Pemkab Gresik Benahi Tata Kelola Hibah 2026, Fokus Dampak Nyata bagi Warga
Gresik, Infopublik – Pemerintah Kabupaten Gresik memperketat mekanisme verifikasi hibah daerah hingga tingkat desa sebagai langkah strategis menutup celah salah sasaran dan memastikan setiap bantuan berdampak nyata bagi masyarakat.Kebijakan ini ditegaskan Wakil Bupati Gresik, Asluchul Alif, saat membuka Sosialisasi Kebijakan Hibah Daerah Tahun Anggaran 2026 di Kantor Bupati Gresik, Selasa (14/4/2026).“Hibah harus menjawab kebutuhan riil masyarakat. Tidak boleh ada kesalahan, karena jika sudah berjalan, tidak bisa diperbaiki di tengah jalan,” ujarnya.Pemkab Gresik menata ulang proses pengajuan hibah dengan memperkuat verifikasi sejak tahap awal. Setiap usulan wajib melalui tahapan berjenjang, mulai dari musyawarah perencanaan pembangunan (musrenbang) desa dan kecamatan, forum perangkat daerah, hingga penginputan dalam Sistem Informasi Pemerintahan Daerah (SIPD).Pendekatan ini memastikan seluruh usulan tercatat secara sistematis dan tidak dapat diubah di luar mekanisme resmi, sekaligus menindaklanjuti hasil evaluasi Komisi Pemberantasan Korupsi pada 2025.

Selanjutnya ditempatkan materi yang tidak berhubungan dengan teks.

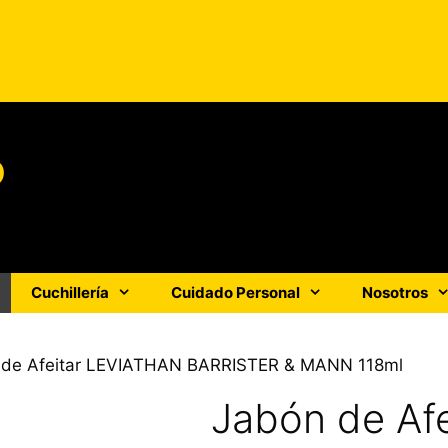
o
Cuchillería
Cuidado Personal
Nosotros
 de Afeitar LEVIATHAN BARRISTER & MANN 118ml
Jabón de Af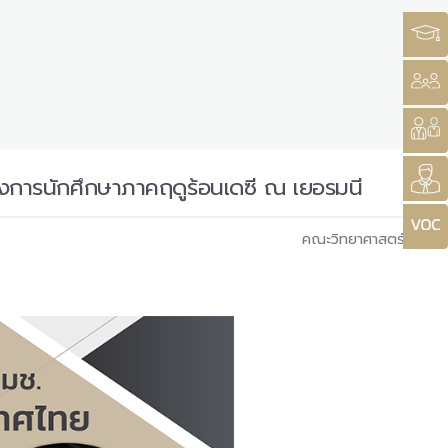
ครงการนักศึกษาภาคฤดูร้อนเดซี ณ เยอรมนี
คณะวิทยาศาสตร์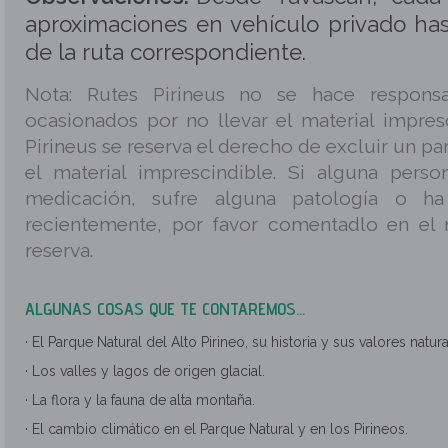
aproximaciones en vehículo privado has
de la ruta correspondiente.
Nota: Rutes Pirineus no se hace responsa
ocasionados por no llevar el material impres
Pirineus se reserva el derecho de excluir un par
el material imprescindible. Si alguna pers
medicación, sufre alguna patología o ha
recientemente, por favor comentadlo en el 
reserva.
ALGUNAS COSAS QUE TE CONTAREMOS...
· El Parque Natural del Alto Pirineo, su historia y sus valores natura
· Los valles y lagos de origen glacial.
· La flora y la fauna de alta montaña.
· El cambio climático en el Parque Natural y en los Pirineos.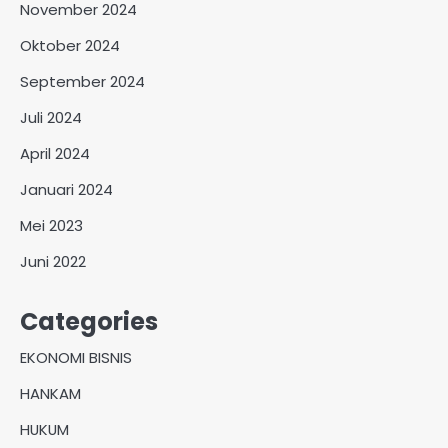
November 2024
Oktober 2024
September 2024
Juli 2024
April 2024
Januari 2024
Mei 2023
Juni 2022
Categories
EKONOMI BISNIS
HANKAM
HUKUM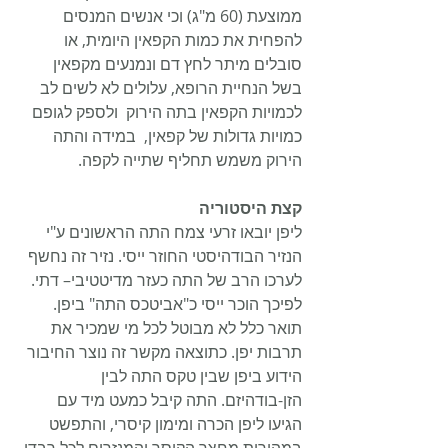
ממוצעת (60 מ"ג) וכי אנשים המנסים 
להפחית את כמות הקפאין היומית, או 
סובלים מיתר לחץ דם ונמנעים מקפאין 
בשל הנחיית הרופא, עלולים לא לשים לב 
לכמויות הקפאין בתה הירוק  ולספק לגופם 
כמויות גדולות של קפאין,  במידה והתה 
הירוק משמש תחליף שתייה לקפה.
קצת היסטוריה
ליפן יובאו זרעי צמח התה הראשונים ע"י 
הנזיר הבודהיסטי החוזר ייסי. נזיר זה נחשף 
לערכו הרב של התה כעזר מדיטטיבי– דתי. 
לפיכך הוכר ייסי כ"אביטכס התה" ביפן. 
תואר כלל לא מבוטל לכל מי שמכיר את 
תרבות יפן. כתוצאה מקשר זה נוצר החיבור 
הידוע ביפן שבין טקס התה לבין 
הזן-בודהיזם. התה קיבל כמעט מיד עם 
הגיעו ליפן הכרה ומימון קיסרי, והתפשט 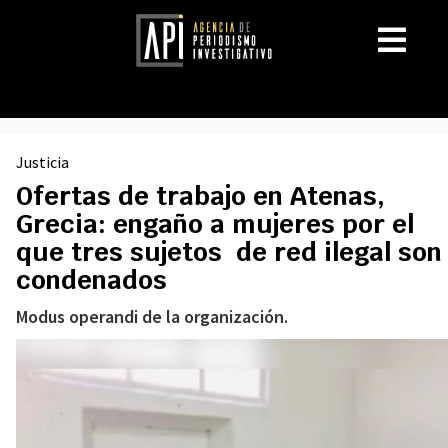
Justicia
Ofertas de trabajo en Atenas,
Grecia: engaño a mujeres por el
que tres sujetos de red ilegal son
condenados
Modus operandi de la organización.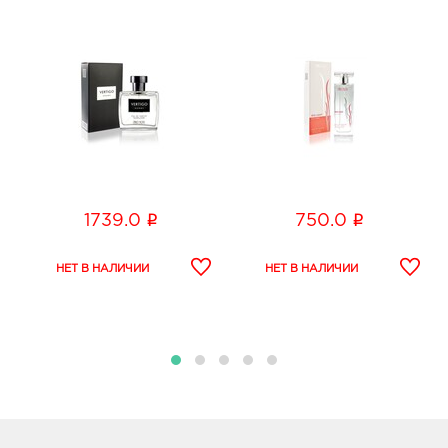
i
i
1739.0
750.0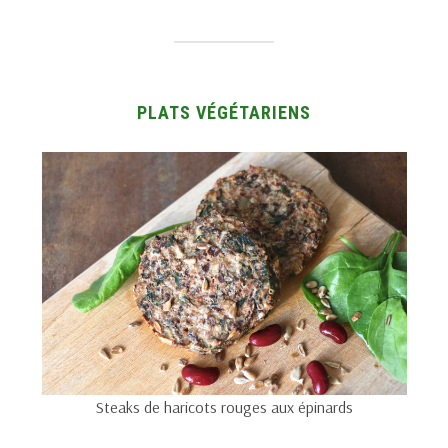
PLATS VÉGÉTARIENS
Steaks de haricots rouges aux épinards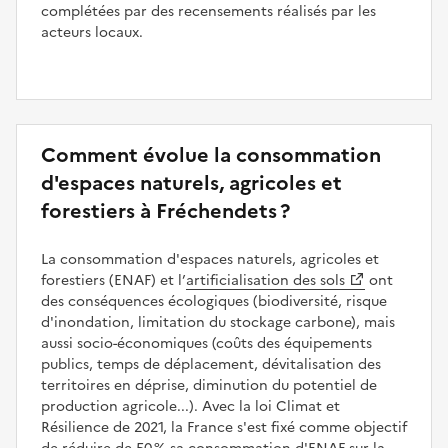
complétées par des recensements réalisés par les
acteurs locaux.
Comment évolue la consommation
d'espaces naturels, agricoles et
forestiers à Fréchendets ?
La consommation d'espaces naturels, agricoles et
forestiers (ENAF) et l’
artificialisation des sols
ont
des conséquences écologiques (biodiversité, risque
d'inondation, limitation du stockage carbone), mais
aussi socio-économiques (coûts des équipements
publics, temps de déplacement, dévitalisation des
territoires en déprise, diminution du potentiel de
production agricole...). Avec la loi Climat et
Résilience de 2021, la France s'est fixé comme objectif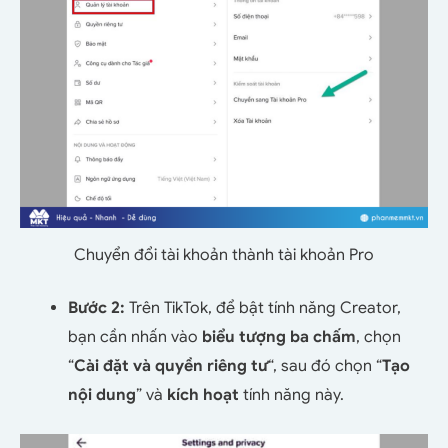
Chuyển đổi tài khoản thành tài khoản Pro
Bước 2:
Trên TikTok, để bật tính năng Creator,
bạn cần nhấn vào
biểu tượng ba chấm
, chọn
“
Cài đặt và quyền riêng tư
“, sau đó chọn “
Tạo
nội dung
” và
kích hoạt
tính năng này.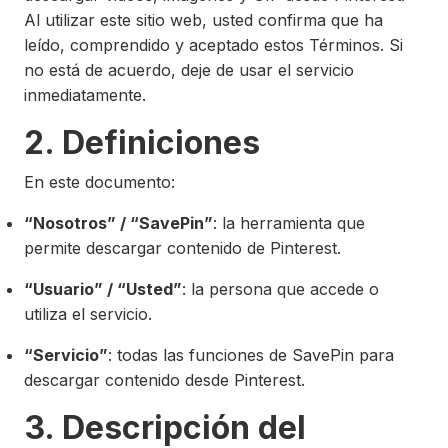
Al utilizar este sitio web, usted confirma que ha
leído, comprendido y aceptado estos Términos. Si
no está de acuerdo, deje de usar el servicio
inmediatamente.
2. Definiciones
En este documento:
“Nosotros” / “SavePin”
: la herramienta que
permite descargar contenido de Pinterest.
“Usuario” / “Usted”
: la persona que accede o
utiliza el servicio.
“Servicio”
: todas las funciones de SavePin para
descargar contenido desde Pinterest.
3. Descripción del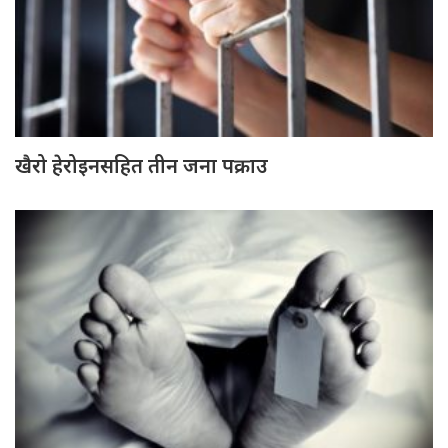
खैरो हेरोइनसहित तीन जना पक्राउ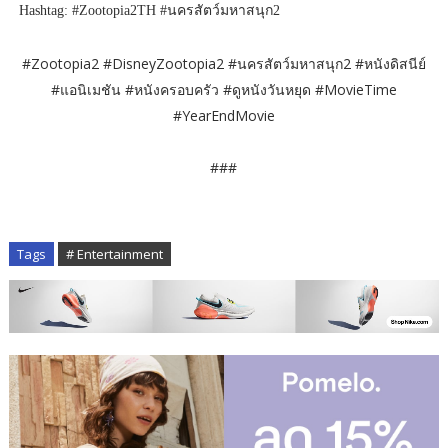
Hashtag: #Zootopia2TH #นครสัตว์มหาสนุก2
#Zootopia2 #DisneyZootopia2 #นครสัตว์มหาสนุก2 #หนังดิสนีย์
#แอนิเมชัน #หนังครอบครัว #ดูหนังวันหยุด #MovieTime
#YearEndMovie
###
Tags
# Entertainment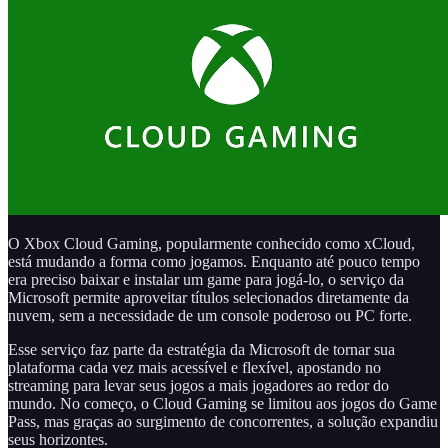
O Xbox Cloud Gaming, popularmente conhecido como xCloud,
está mudando a forma como jogamos. Enquanto até pouco tempo
era preciso baixar e instalar um game para jogá-lo, o serviço da
Microsoft permite aproveitar títulos selecionados diretamente da
nuvem, sem a necessidade de um console poderoso ou PC forte.
Esse serviço faz parte da estratégia da Microsoft de tornar sua
plataforma cada vez mais acessível e flexível, apostando no
streaming para levar seus jogos a mais jogadores ao redor do
mundo. No começo, o Cloud Gaming se limitou aos jogos do Game
Pass, mas graças ao surgimento de concorrentes, a solução expandiu
seus horizontes.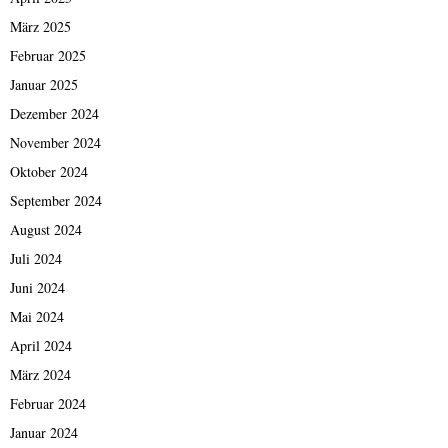
März 2025
Februar 2025
Januar 2025
Dezember 2024
November 2024
Oktober 2024
September 2024
August 2024
Juli 2024
Juni 2024
Mai 2024
April 2024
März 2024
Februar 2024
Januar 2024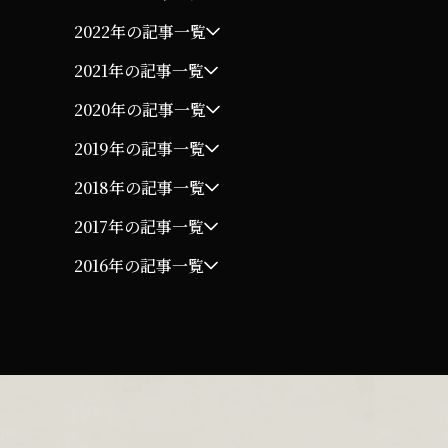
2022年の記事一覧
2021年の記事一覧
2020年の記事一覧
2019年の記事一覧
2018年の記事一覧
2017年の記事一覧
2016年の記事一覧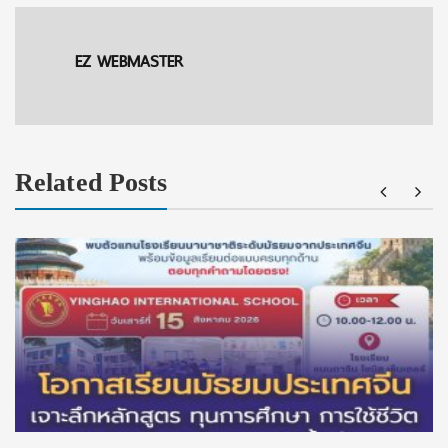
EZ WEBMASTER
Related Posts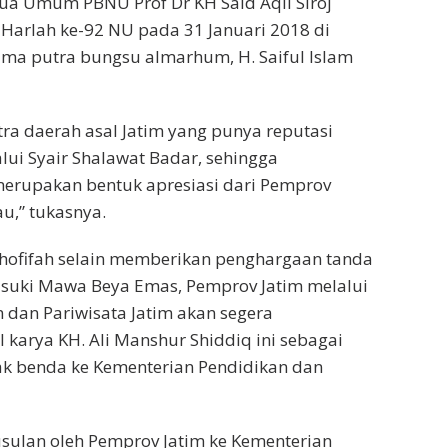
tua Umum PBNU Prof Dr KH Said Aqil Siroj
Harlah ke-92 NU pada 31 Januari 2018 di
rima putra bungsu almarhum, H. Saiful Islam
tra daerah asal Jatim yang punya reputasi
alui Syair Shalawat Badar, sehingga
merupakan bentuk apresiasi dari Pemprov
au,” tukasnya.
 Khofifah selain memberikan penghargaan tanda
asuki Mawa Beya Emas, Pemprov Jatim melalui
dan Pariwisata Jatim akan segera
 karya KH. Ali Manshur Shiddiq ini sebagai
ak benda ke Kementerian Pendidikan dan
sulan oleh Pemprov Jatim ke Kementerian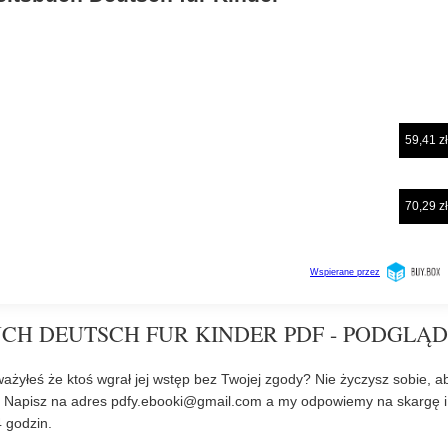
CH DEUTSCH FUR KINDER PDF - PODGLĄD
ażyłeś że ktoś wgrał jej wstęp bez Twojej zgody? Nie życzysz sobie, a
? Napisz na adres
pdfy.ebooki@gmail.com
a my odpowiemy na skargę i
 godzin.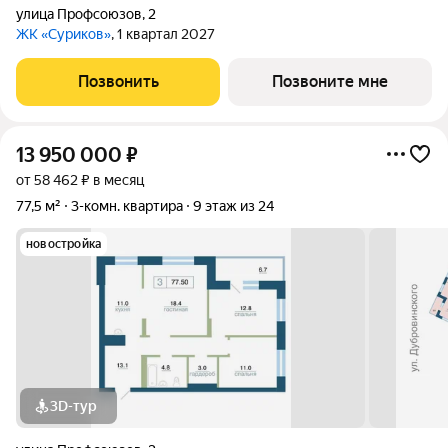
улица Профсоюзов
,
2
ЖК «Суриков»
, 1 квартал 2027
Позвонить
Позвоните мне
13 950 000
₽
от 58 462 ₽ в месяц
77,5 м²
3-комн. квартира
9 этаж из 24
новостройка
3D-тур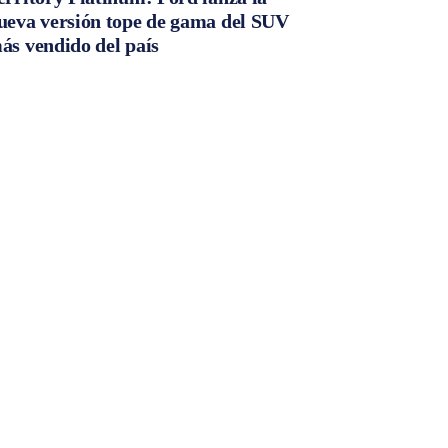
ueva versión tope de gama del SUV
ás vendido del país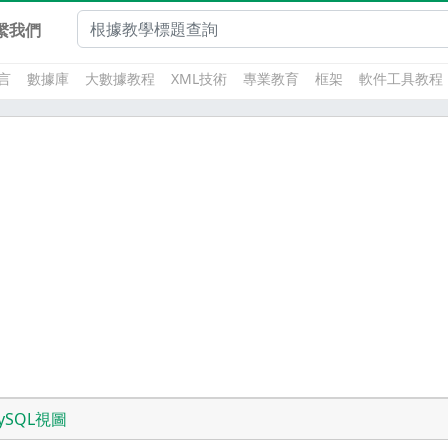
繫我們
言
數據庫
大數據教程
XML技術
專業教育
框架
軟件工具教程
ySQL視圖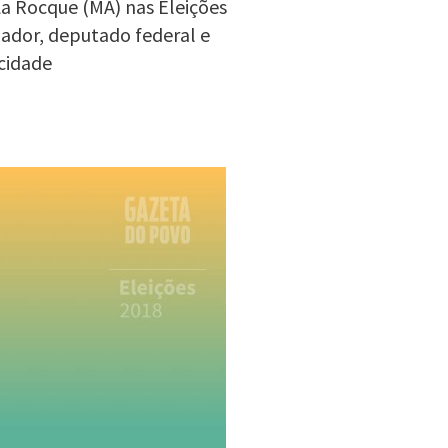
La Rocque (MA) nas Eleições
nador, deputado federal e
cidade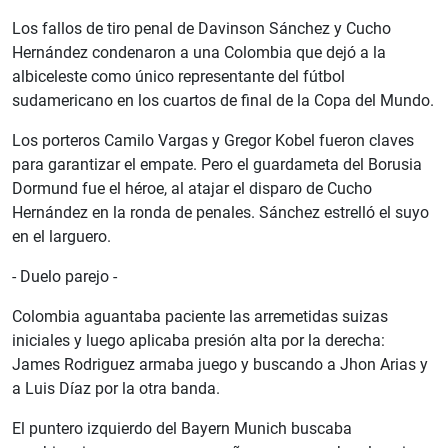
Los fallos de tiro penal de Davinson Sánchez y Cucho
Hernández condenaron a una Colombia que dejó a la
albiceleste como único representante del fútbol
sudamericano en los cuartos de final de la Copa del Mundo.
Los porteros Camilo Vargas y Gregor Kobel fueron claves
para garantizar el empate. Pero el guardameta del Borusia
Dormund fue el héroe, al atajar el disparo de Cucho
Hernández en la ronda de penales. Sánchez estrelló el suyo
en el larguero.
- Duelo parejo -
Colombia aguantaba paciente las arremetidas suizas
iniciales y luego aplicaba presión alta por la derecha:
James Rodriguez armaba juego y buscando a Jhon Arias y
a Luis Díaz por la otra banda.
El puntero izquierdo del Bayern Munich buscaba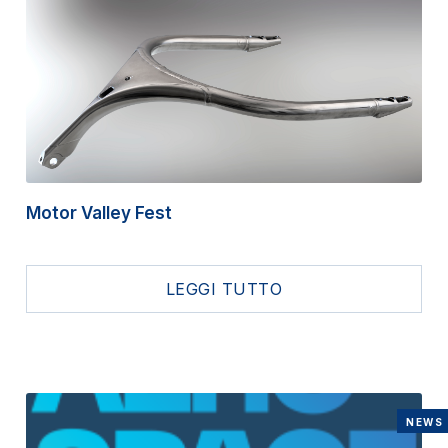
Motor Valley Fest
LEGGI TUTTO
NEWS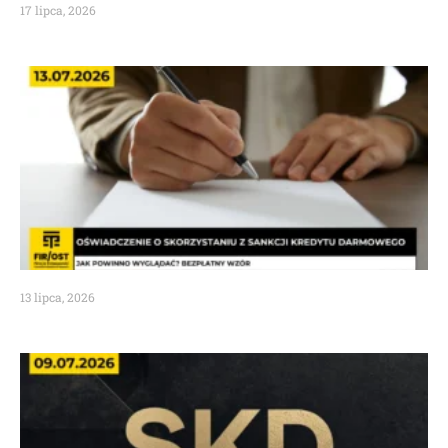
17 lipca, 2026
13 lipca, 2026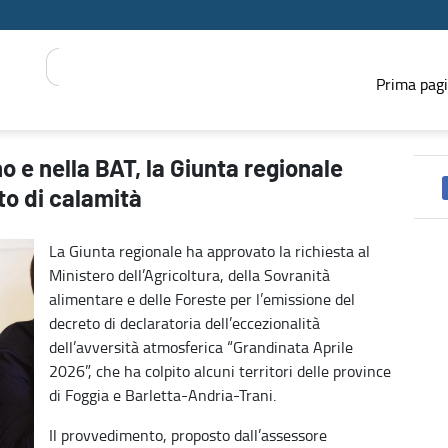
Prima pag
 chiede la declaratoria dello stato di calamità - PRESS REGIONE
o e nella BAT, la Giunta regionale
to di calamità
La Giunta regionale ha approvato la richiesta al
Ministero dell’Agricoltura, della Sovranità
alimentare e delle Foreste per l’emissione del
decreto di declaratoria dell’eccezionalità
dell’avversità atmosferica “Grandinata Aprile
2026”, che ha colpito alcuni territori delle province
di Foggia e Barletta-Andria-Trani.
Il provvedimento, proposto dall’assessore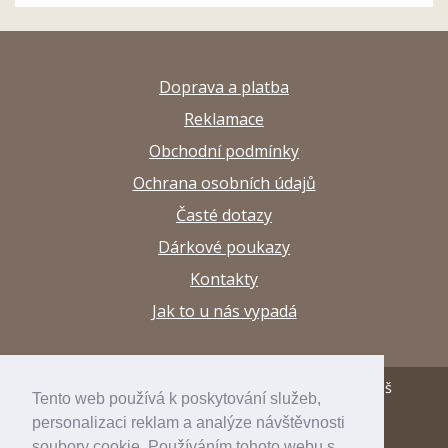
Doprava a platba
Reklamace
Obchodní podmínky
Ochrana osobních údajů
Časté dotazy
Dárkové poukazy
Kontakty
Jak to u nás vypadá
© 2013–2026 Papírnictví a výtvarné potřeby Arttuš
Tento web používá k poskytování služeb,
personalizaci reklam a analýze návštěvnosti
developed by
inspirum
soubory cookie. Používáním tohoto webu s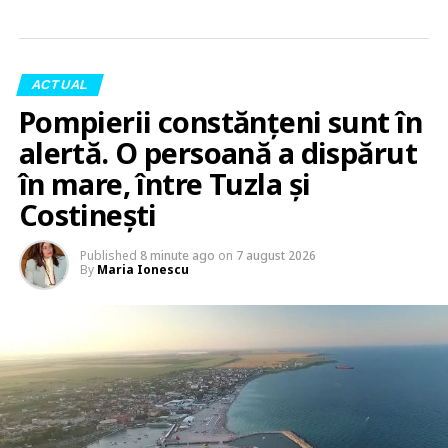
ACTUAL
Pompierii constănțeni sunt în
alertă. O persoană a dispărut
în mare, între Tuzla și
Costinești
Published
8 minute ago
on
7 august 2026
By
Maria Ionescu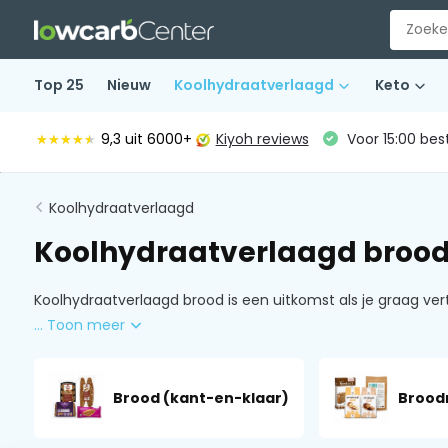
Top 25
Nieuw
Koolhydraatverlaagd
Keto
9,3
uit 6000+
Kiyoh reviews
Voor 15:00 bes
★★★★★
★★★★★
Koolhydraatverlaagd
Koolhydraatverlaagd brood
Koolhydraatverlaagd brood is een uitkomst als je graag ver
... Toon meer
Brood (kant-en-klaar)
Brood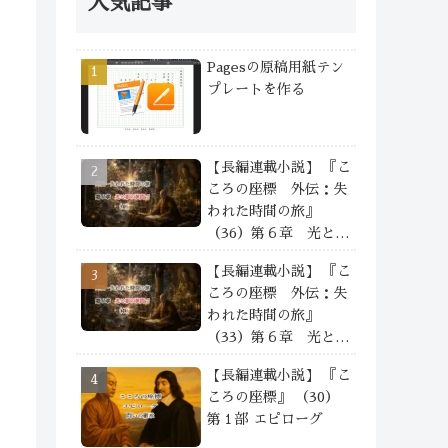
人気記事
Pagesの原稿用紙テン
プレートを作る
【長編連載小説】 『こ
ころの座標 外伝：失
われた時間の旅』
（36）第６章 光と影
の狭間で —— ④
【長編連載小説】 『こ
ころの座標 外伝：失
われた時間の旅』
（33）第６章 光と影
の狭間で —— ①
【長編連載小説】 『こ
ころの座標』 （30）
第１部 エピローグ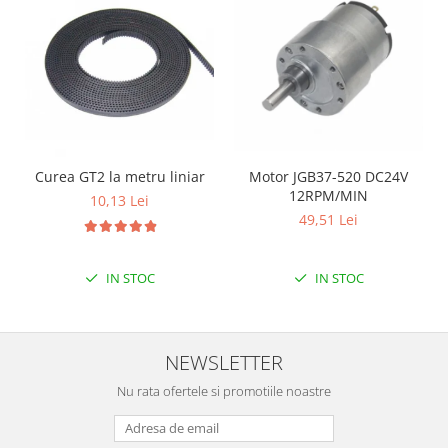
Curea GT2 la metru liniar
Motor JGB37-520 DC24V
12RPM/MIN
10,13 Lei
49,51 Lei
IN STOC
IN STOC
NEWSLETTER
Nu rata ofertele si promotiile noastre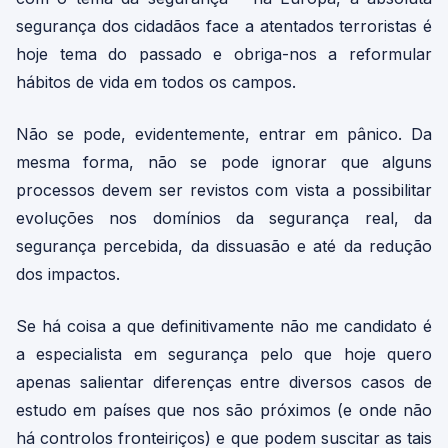
segurança dos cidadãos face a atentados terroristas é
hoje tema do passado e obriga-nos a reformular
hábitos de vida em todos os campos.
Não se pode, evidentemente, entrar em pânico. Da
mesma forma, não se pode ignorar que alguns
processos devem ser revistos com vista a possibilitar
evoluções nos domínios da segurança real, da
segurança percebida, da dissuasão e até da redução
dos impactos.
Se há coisa a que definitivamente não me candidato é
a especialista em segurança pelo que hoje quero
apenas salientar diferenças entre diversos casos de
estudo em países que nos são próximos (e onde não
há controlos fronteiriços) e que podem suscitar as tais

Selain itu, seluruh proposal hibah harus selaras dengan arah pembangunan daerah, termasuk program prioritas Nawakarsa dan visi-misi kepala daerah 2025–2030.Di tengah ruang fiskal yang terbatas, Pemkab Gresik menerapkan seleksi ketat terhadap usulan hibah. Program yang dinilai tidak mendesak atau minim dampak mulai dieliminasi.“Kita harus berani menentukan prioritas. Anggaran yang terbatas harus difokuskan pada program yang benar-benar dirasakan manfaatnya oleh masyarakat,” tegas Alif.Salah satu penajaman terlihat pada sektor infrastruktur, khususnya jalan lingkungan. Pemerintah mulai memprioritaskan perbaikan jalan dengan tingkat kerusakan signifikan dan berdampak langsung terhadap aktivitas warga.Meski selektif, pemerintah tetap menjaga komitmen pembangunan jangka menengah. Pemkab Gresik menargetkan peningkatan kualitas jalan poros desa dan jalan lingkungan melalui program betonisasi secara bertahap.“Kami ingin akses jalan semakin baik dan merata. Ini target yang terus kami kejar secara berkelanjutan,” imbuhnya.
Sementara itu, Asisten I Sekretariat Daerah Gresik, Suprapto, menegaskan bahwa sosialisasi ini penting untuk menyamakan persepsi hingga level pelaksana.Sebanyak 16 Kasi Kesejahteraan Rakyat (Kesra) kecamatan dan 330 Kasi Kesra desa dilibatkan sebagai garda terdepan dalam proses verifikasi dan pengelolaan hibah.Melalui penguatan tata kelola ini, Pemkab Gresik berharap penyaluran hibah daerah semakin akuntabel, tepat sasaran, dan mampu memberikan dampak langsung terhadap peningkatan kesejahteraan masyarakat.